Keywords: hematogenous infection, pediatric osteomyelitis, prognostic factors, sickle cell disease, surgical management
Introduction
Pediatric osteomyelitis remains a significant cause of morbidity worldwide, particularly in low- and middle-income countries where delayed diagnosis and limited resources contribute to severe and chronic forms (1–3). Acute hematogenous osteomyelitis is the most common type in children and primarily affects the metaphyses of long bones.
While early diagnosis and targeted antibiotic therapy have improved outcomes in high-income settings (4), sub-Saharan Africa continues to face major challenges, including delayed consultation, limited microbiological facilities, and restricted access to specialized care (5–7). In Cameroon, severe and chronic forms remain frequent, often requiring prolonged antibiotic therapy and surgical intervention (8–10).

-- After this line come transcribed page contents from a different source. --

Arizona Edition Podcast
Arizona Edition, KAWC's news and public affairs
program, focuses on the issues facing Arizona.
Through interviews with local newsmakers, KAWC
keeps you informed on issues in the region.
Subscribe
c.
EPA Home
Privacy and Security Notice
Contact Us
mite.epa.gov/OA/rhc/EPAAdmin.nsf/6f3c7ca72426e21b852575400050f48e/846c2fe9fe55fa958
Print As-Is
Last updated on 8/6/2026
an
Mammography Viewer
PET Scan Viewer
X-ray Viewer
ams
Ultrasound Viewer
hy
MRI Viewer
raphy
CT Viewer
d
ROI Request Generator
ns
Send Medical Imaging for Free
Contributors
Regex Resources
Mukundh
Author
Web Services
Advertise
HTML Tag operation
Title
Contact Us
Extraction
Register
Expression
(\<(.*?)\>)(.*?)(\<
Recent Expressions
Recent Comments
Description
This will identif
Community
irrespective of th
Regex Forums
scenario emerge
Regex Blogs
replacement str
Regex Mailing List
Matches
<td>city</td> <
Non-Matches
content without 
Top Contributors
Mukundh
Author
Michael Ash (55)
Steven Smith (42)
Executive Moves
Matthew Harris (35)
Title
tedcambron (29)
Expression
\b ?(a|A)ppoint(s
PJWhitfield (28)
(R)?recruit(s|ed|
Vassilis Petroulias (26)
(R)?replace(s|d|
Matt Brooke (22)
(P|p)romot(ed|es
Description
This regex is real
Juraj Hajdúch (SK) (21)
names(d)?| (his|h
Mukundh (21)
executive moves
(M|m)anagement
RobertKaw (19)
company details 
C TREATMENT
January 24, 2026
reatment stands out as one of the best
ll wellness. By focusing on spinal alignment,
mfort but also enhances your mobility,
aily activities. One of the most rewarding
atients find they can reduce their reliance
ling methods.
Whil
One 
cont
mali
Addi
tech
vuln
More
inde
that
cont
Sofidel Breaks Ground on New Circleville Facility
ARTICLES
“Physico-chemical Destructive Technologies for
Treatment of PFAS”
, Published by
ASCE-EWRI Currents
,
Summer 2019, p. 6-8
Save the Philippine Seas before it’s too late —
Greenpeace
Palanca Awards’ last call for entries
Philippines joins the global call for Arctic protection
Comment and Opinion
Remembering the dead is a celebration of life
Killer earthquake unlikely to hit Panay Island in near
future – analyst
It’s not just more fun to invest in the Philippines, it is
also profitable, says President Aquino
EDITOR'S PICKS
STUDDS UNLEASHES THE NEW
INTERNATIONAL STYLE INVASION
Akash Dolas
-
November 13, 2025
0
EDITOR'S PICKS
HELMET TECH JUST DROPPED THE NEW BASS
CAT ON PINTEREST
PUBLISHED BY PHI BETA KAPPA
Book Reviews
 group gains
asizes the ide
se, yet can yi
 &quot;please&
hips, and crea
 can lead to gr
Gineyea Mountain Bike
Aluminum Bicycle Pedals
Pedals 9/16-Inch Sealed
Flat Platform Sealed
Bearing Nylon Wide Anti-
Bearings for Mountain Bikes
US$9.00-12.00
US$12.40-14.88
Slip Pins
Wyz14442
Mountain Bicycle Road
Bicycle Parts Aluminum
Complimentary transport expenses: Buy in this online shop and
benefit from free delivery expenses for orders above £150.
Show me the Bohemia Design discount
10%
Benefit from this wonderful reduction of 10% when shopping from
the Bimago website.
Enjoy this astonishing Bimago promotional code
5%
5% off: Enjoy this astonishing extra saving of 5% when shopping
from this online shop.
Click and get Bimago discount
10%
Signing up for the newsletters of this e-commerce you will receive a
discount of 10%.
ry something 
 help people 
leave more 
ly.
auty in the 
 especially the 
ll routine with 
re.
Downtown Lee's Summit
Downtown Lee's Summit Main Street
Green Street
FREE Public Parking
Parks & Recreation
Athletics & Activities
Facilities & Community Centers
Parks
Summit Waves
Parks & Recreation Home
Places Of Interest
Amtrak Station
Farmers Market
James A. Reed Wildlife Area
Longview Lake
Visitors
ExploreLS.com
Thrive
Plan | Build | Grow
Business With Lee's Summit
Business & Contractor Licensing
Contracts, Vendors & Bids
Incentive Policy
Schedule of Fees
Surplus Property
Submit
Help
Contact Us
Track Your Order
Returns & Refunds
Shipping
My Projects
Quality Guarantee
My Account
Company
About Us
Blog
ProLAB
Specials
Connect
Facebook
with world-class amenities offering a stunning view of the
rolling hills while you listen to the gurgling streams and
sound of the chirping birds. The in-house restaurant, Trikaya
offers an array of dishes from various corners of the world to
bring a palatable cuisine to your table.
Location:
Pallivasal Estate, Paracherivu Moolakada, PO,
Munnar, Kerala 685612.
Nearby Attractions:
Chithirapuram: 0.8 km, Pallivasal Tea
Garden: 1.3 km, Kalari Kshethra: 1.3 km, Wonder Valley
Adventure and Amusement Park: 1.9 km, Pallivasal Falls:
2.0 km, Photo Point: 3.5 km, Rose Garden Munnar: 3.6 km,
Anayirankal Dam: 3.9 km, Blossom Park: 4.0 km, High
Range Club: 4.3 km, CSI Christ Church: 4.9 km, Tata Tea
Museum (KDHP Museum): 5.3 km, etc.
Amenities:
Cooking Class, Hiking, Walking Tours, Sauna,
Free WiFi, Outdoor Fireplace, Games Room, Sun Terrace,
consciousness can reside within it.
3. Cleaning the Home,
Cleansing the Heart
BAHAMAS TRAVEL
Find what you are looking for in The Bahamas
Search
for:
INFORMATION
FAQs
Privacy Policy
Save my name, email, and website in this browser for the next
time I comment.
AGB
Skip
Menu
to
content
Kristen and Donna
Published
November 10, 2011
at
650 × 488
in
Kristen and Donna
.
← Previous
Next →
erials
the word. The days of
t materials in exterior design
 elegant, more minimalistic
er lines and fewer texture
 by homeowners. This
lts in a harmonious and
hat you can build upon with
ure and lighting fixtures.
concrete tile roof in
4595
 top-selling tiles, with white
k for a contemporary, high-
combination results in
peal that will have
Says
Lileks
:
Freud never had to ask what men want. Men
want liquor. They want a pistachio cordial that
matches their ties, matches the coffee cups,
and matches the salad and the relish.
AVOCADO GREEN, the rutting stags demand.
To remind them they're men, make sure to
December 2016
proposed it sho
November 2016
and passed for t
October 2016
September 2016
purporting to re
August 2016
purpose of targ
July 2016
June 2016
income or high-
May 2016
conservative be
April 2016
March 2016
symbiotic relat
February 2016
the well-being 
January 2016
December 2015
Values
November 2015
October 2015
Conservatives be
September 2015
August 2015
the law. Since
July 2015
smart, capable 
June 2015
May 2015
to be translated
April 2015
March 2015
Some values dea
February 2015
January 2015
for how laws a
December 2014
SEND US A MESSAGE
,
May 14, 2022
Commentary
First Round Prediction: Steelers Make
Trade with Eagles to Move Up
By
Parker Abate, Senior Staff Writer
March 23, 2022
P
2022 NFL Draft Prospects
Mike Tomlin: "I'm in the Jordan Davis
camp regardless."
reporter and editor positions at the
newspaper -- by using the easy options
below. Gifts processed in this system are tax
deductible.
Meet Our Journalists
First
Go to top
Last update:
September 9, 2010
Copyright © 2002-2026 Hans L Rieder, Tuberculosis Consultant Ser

Surgical intervention is indicated in cases of abscess formation, sequestrum, or failure of medical therapy (11).
International guidelines recommend early empiric antibiotic therapy targeting Staphylococcus aureus, followed by treatment adaptation based on microbiological results, with surgery reserved for complicated or chronic cases (12, 13). Staphylococcus aureus remains the leading causative organism worldwide (14, 15). Nevertheless, adherence to these recommendations is challenging in many African settings, where limited resources and delayed diagnosis influence therapeutic decisions and outcomes.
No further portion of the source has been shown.